The gals tend to be somewhat more acceptable, though not completely so, and there's a lot to be grossed out by in Grace's patently devious behavior, creeping right up to the edge of "sociopathic" before writerly convenience draws her back from the precipice.  Anyway, Grace is certainly the worst of the bunch, but Janis' eye-rolling hipster hatefulness really isn't much better.  She winds up redeemed too—however, I appear to have missed the precise manner in which this occurs, since by this point I had nearly fully-disengaged with the movie in progress, only reacquiring my focus once Hand moves into its final phase, the Ed Sullivan Show performance itself.  (Surprisingly, the finale is actually enjoyable, perhaps mostly because it serves as premonition of things to come—there is a prototypically Zemeckian moment where he combines his staged recreation with real TV footage, creating a fully immersive and believable Ed Sullivan experience—but surely it can't hurt that I would describe myself as a mild Beatles fan, too.)

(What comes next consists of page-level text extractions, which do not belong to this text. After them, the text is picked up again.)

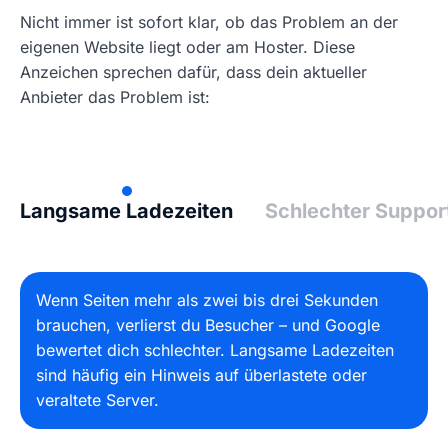
Nicht immer ist sofort klar, ob das Problem an der
eigenen Website liegt oder am Hoster. Diese
Anzeichen sprechen dafür, dass dein aktueller
Anbieter das Problem ist:
Langsame Ladezeiten
Schlechter Suppor
Wenn Seiten mehr als zwei bis drei Sekunden
brauchen, verlierst du Besucher – und Google
bewertet dich schlechter. Langsame Ladezeiten
sind häufig ein Hinweis auf überlastete oder
veraltete Server.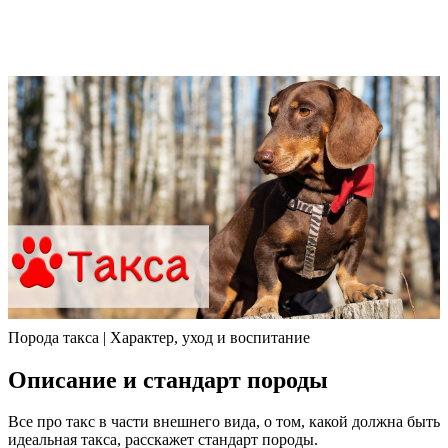
Порода такса | Характер, уход и воспитание
Описание и стандарт породы
Все про такс в части внешнего вида, о том, какой должна быть
идеальная такса, расскажет стандарт породы.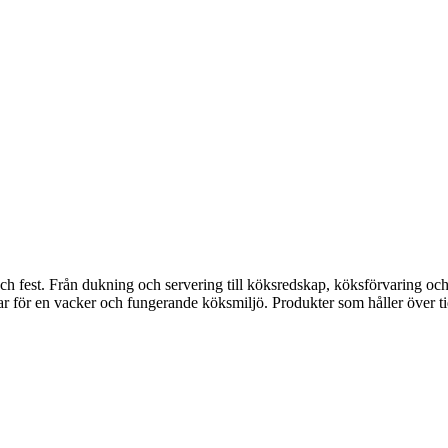
fest. Från dukning och servering till köksredskap, köksförvaring och disk
gar för en vacker och fungerande köksmiljö. Produkter som håller över ti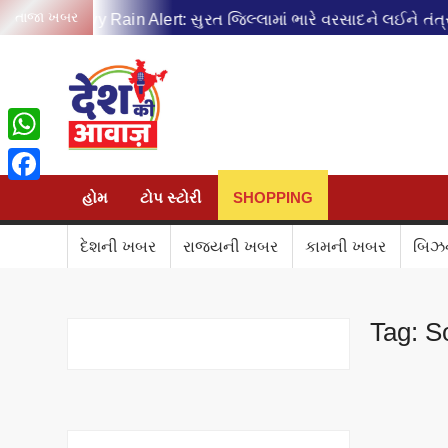
Skip
તાજા ખબર
 Heavy Rain Alert: સુરત જિલ્લામાં ભારે વરસાદને લઈને તંત્ર એલર્ટ
to
content
DESH KI AA
WhatsApp
Facebook
હોમ
ટોપ સ્ટોરી
SHOPPING
દેશની ખબર
રાજ્યની ખબર
કામની ખબર
બિઝ
Tag:
So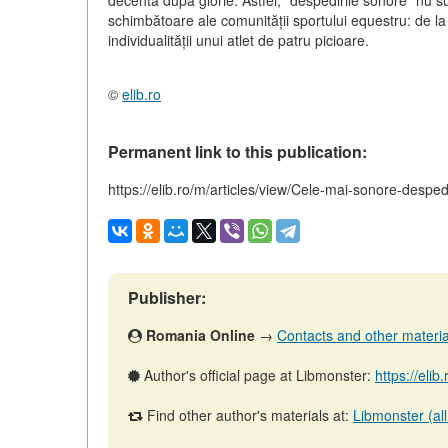
decentă după glorie. Astfel, "despedirile sonore" nu su
schimbătoare ale comunității sportului equestru: de la a
individualității unui atlet de patru picioare.
©
elib.ro
Permanent link to this publication:
https://elib.ro/m/articles/view/Cele-mai-sonore-despedi
Publisher:
Romania Online
→
Contacts and other materials
Author's official page at Libmonster:
https://elib
Find other author's materials at:
Libmonster (all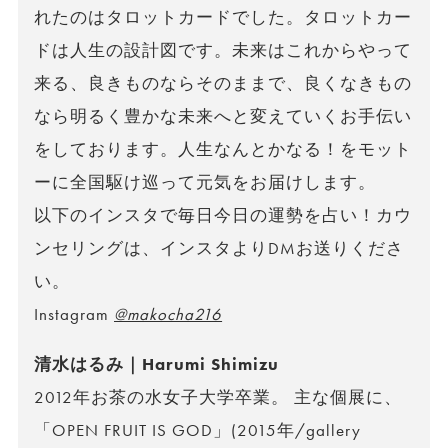
れたのはタロットカードでした。タロットカー
ドは人生の設計図です。未来はこれからやって
来る、良きものならそのままで、良くなきもの
なら明るく豊かな未来へと変えていくお手伝い
をしております。人生なんとかなる！をモット
ーに全国駆け巡って元気をお届けします。
以下のインスタで毎日今日の運勢を占い！カウ
ンセリングは、インスタよりDMお送りくださ
い。
Instagram
@makocha216
清水はるみ｜Harumi Shimizu
2012年お茶の水女子大学卒業。 主な個展に、
「OPEN FRUIT IS GOD」(2015年/gallery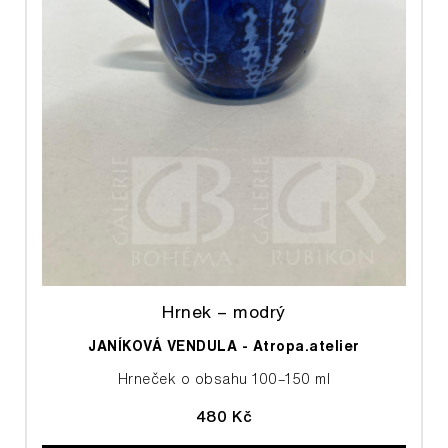
Hrnek – modrý
JANÍKOVÁ VENDULA - Atropa.atelier
Hrneček o obsahu 100–150 ml
480 Kč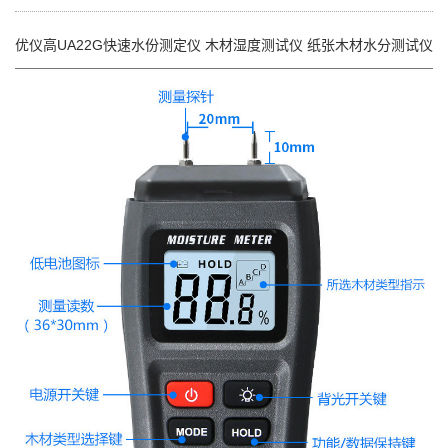
优仪高UA22G快速水份测定仪 木材湿度测试仪 纸张木材水分测试仪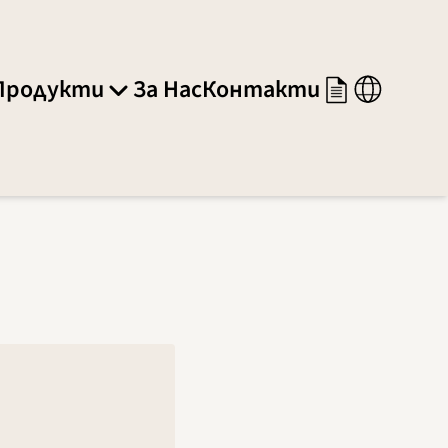
Продукти
За Нас
Контакти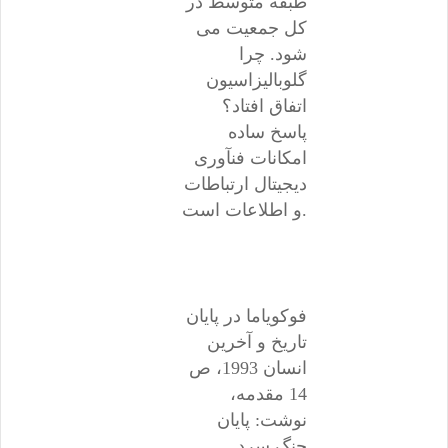
طبقه متوسط در
کل جمعیت می
شود. چرا
گلوبالیزاسیون
اتفاق افتاد؟
پاسخ ساده
امکانات فنآوری
دیجیتال ارتباطات
و اطلاعات است.
فوکویاما در پایان
تاریخ و آخرین
انسان 1993، ص
14 مقدمه،
نوشت: پایان
جنگ سرد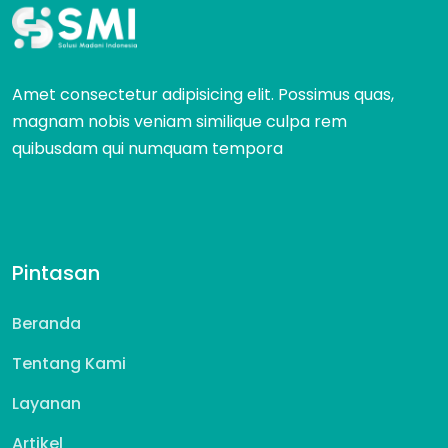
Amet consectetur adipisicing elit. Possimus quas,
magnam nobis veniam similique culpa rem
quibusdam qui numquam tempora
Pintasan
Beranda
Tentang Kami
Layanan
Artikel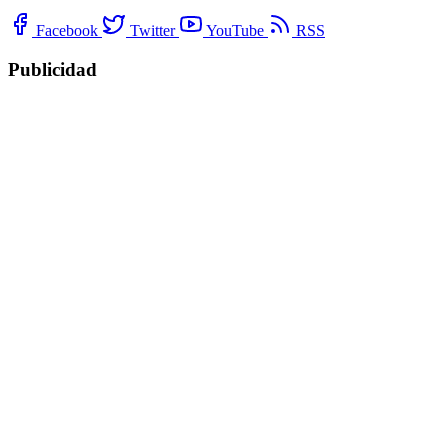
Facebook
Twitter
YouTube
RSS
Publicidad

But wait!  We needn't confine ourselves to just the characters when we're talking about Hand's signal quality of shrillness: it is present in virtually every decision its director makes, and omnipresent in the script's hyperactive, childish sense of humor, which tends to top out at knocking shit off tables and shelves.  Like "Field of Honor," if far less unbearably surrealistic in its construction, Hand represents the baby steps of one of the zaniest of all great directors, still very much in the process of learning how to marry the tone of a cartoon to some kind of palatable narrative.  In the future, this would become Zemeckis' greatest strength, so at the very least we can be thankful that Hand's commercial failure didn't smash his unique personality, although it certainly could've.

It's inevitable, however, that Hand attempts to position itself as a successor to Richard Lester's great Beatlemania comedies—which are still enjoyed today precisely for being zany as all hell.  Sadly, it isn't close to being in the same league.  The difference is quickly perceived: A Hard Day's Night and Help!, driven by shockingly effective comic turns by the Beatles themselves, might be unrelentingly goofy, but their goofiness is, for the most part, understated and good-natured—and very, very British.  They're beguiling, is what they are.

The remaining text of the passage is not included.